Intervention de Stéphane Peu

Réunion du mercredi 24 janvier 2018 à 16h35
Commission des lois constitutionnelles, de la législation et de l'administration générale de la république

Photo issue du site de l'Assemblée nationale ou de WikipediaStéphane Peu :

Je tiens en premier lieu à m'excuser de mon absence lorsque vous avez commencé l'examen de cette proposition de loi, étant à l'ouverture du procès de Jawad Bendaoud, en lien avec les attentats du 13 novembre 2015, pour lequel, en qualité d'élu de Saint-Denis, je me suis constitué partie civile.

Le groupe de la Gauche démocrate et républicaine votera ce texte, et ce pour deux raisons. La première, c'est qu'en la matière, la responsabilité des politiques est immense. Je vous rappelle que le récépissé était une promesse du candidat François Hollande en 2012, une promesse non tenue. Quant au candidat Emmanuel Macron, il s'était pour sa part inquiété de la question des contrôles au faciès et de la discrimination, mais n'a rien proposé une fois au pouvoir. C'est comme cela que l'on décrédibilise l'action publique et que l'on nourrit dans la population, et tout particulièrement parmi les jeunes issus de l'immigration, le doute et le soupçon vis-à-vis de la sincérité du discours politique.

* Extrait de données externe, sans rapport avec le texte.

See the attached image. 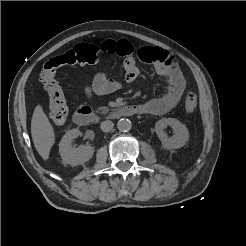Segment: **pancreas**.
<instances>
[{"label": "pancreas", "mask_w": 246, "mask_h": 246, "mask_svg": "<svg viewBox=\"0 0 246 246\" xmlns=\"http://www.w3.org/2000/svg\"><path fill=\"white\" fill-rule=\"evenodd\" d=\"M109 111V108L106 106L99 107L97 112L107 113Z\"/></svg>", "instance_id": "pancreas-1"}]
</instances>
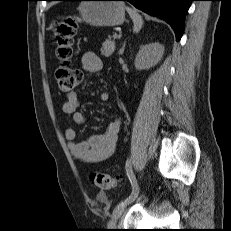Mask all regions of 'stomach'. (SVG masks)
I'll list each match as a JSON object with an SVG mask.
<instances>
[{"label": "stomach", "mask_w": 231, "mask_h": 231, "mask_svg": "<svg viewBox=\"0 0 231 231\" xmlns=\"http://www.w3.org/2000/svg\"><path fill=\"white\" fill-rule=\"evenodd\" d=\"M82 19L97 27L121 25L125 20L124 5L111 0H87L78 7Z\"/></svg>", "instance_id": "1"}]
</instances>
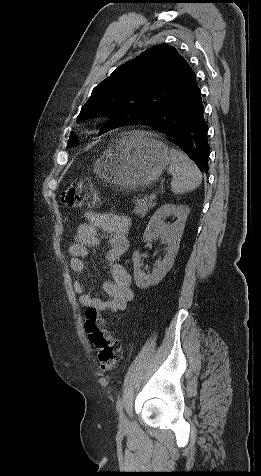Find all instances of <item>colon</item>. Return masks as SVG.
I'll list each match as a JSON object with an SVG mask.
<instances>
[{
  "label": "colon",
  "instance_id": "colon-1",
  "mask_svg": "<svg viewBox=\"0 0 261 476\" xmlns=\"http://www.w3.org/2000/svg\"><path fill=\"white\" fill-rule=\"evenodd\" d=\"M61 202L68 208L89 209L97 204L98 194L89 179L80 178L62 192ZM84 328L95 348L100 370L102 372L113 370L121 356L120 344L106 330L104 320L95 308L87 309Z\"/></svg>",
  "mask_w": 261,
  "mask_h": 476
}]
</instances>
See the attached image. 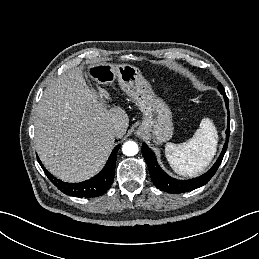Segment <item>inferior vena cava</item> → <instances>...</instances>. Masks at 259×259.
Wrapping results in <instances>:
<instances>
[{"label": "inferior vena cava", "mask_w": 259, "mask_h": 259, "mask_svg": "<svg viewBox=\"0 0 259 259\" xmlns=\"http://www.w3.org/2000/svg\"><path fill=\"white\" fill-rule=\"evenodd\" d=\"M119 132H120L119 126L115 125V126H113V127L111 128V133H112L113 135H118Z\"/></svg>", "instance_id": "inferior-vena-cava-1"}]
</instances>
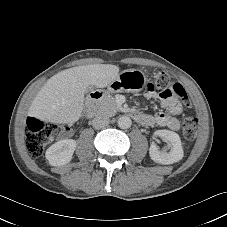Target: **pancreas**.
Segmentation results:
<instances>
[{
  "label": "pancreas",
  "instance_id": "cf45deb5",
  "mask_svg": "<svg viewBox=\"0 0 227 227\" xmlns=\"http://www.w3.org/2000/svg\"><path fill=\"white\" fill-rule=\"evenodd\" d=\"M120 109L121 106L110 95H104L96 105V113L98 115L112 116Z\"/></svg>",
  "mask_w": 227,
  "mask_h": 227
}]
</instances>
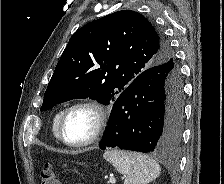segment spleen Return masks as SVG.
<instances>
[{"instance_id": "1", "label": "spleen", "mask_w": 224, "mask_h": 184, "mask_svg": "<svg viewBox=\"0 0 224 184\" xmlns=\"http://www.w3.org/2000/svg\"><path fill=\"white\" fill-rule=\"evenodd\" d=\"M103 157L125 175L124 184H148L161 172L160 165L154 159L140 153L111 150L105 152Z\"/></svg>"}]
</instances>
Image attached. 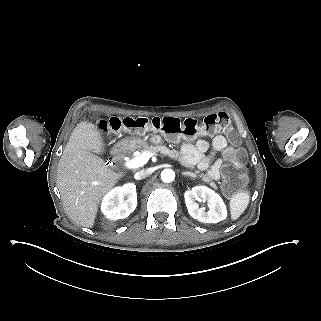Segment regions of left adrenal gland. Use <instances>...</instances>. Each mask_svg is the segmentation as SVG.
I'll use <instances>...</instances> for the list:
<instances>
[{
	"mask_svg": "<svg viewBox=\"0 0 321 321\" xmlns=\"http://www.w3.org/2000/svg\"><path fill=\"white\" fill-rule=\"evenodd\" d=\"M182 174L183 175H185V176H190V177H193V178H195L196 176H195V174L194 173H192V172H182Z\"/></svg>",
	"mask_w": 321,
	"mask_h": 321,
	"instance_id": "1",
	"label": "left adrenal gland"
}]
</instances>
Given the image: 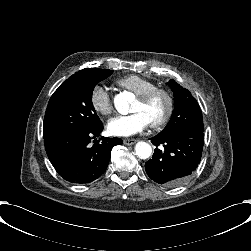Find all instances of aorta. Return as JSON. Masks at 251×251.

En second lieu, cette pratique, que je connais bien pour être un élu de la Seine-Saint-Denis, pose des problèmes aux jeunes, mais aussi aux policiers. Car, ce que vous disent les agents dans les commissariats de banlieue, c'est que le contrôle d'identité, c'est la police du pauvre. Lorsque vous n'avez pas les moyens de faire de l'investigation sur des délits avérés et que vous n'avez pas les moyens de faire de la prévention parce que vos effectifs ne vous le permettent pas, le seul moyen à votre disposition pour vous rendre « visible » et rassurer les populations, c'est de procéder, parfois cinq à dix fois dans la même nuit, à des contrôles systématiques dans certains quartiers. Pensez-vous vraiment que les policiers de terrain n'ont pas conscience d'être « à côté de la plaque » avec ces contrôles ? À côté de ce qu'attend d'eux la population en matière de sécurité ?

Je ne crois donc pas que cette proposition de loi soit en quoi que ce soit hostile aux policiers ou à la police en général ; au contraire – et je rejoins Éric Coquerel sur ce point. Si le fossé continue de se creuser et si la défiance persiste à grandir entre les jeunes et la police, c'est toute la République qui en souffrira, et d'abord ces jeunes et ces policiers qui ne supportent plus de voir leur action condamnée à l'inefficacité la plus totale.

Par ailleurs, cette proposition de loi nous paraît d'autant plus raisonnable qu'elle passe par une expérimentation fondée sur le volontariat. J'ajoute qu'elle propose une solution qui, sous la pression des juridictions, des ONG, voire de la Cour de cassation, finira par s'imposer à nous. Or une solution imposée se met toujours en place dans de plus mauvaises conditions que lorsque l'on en a pris l'initiative.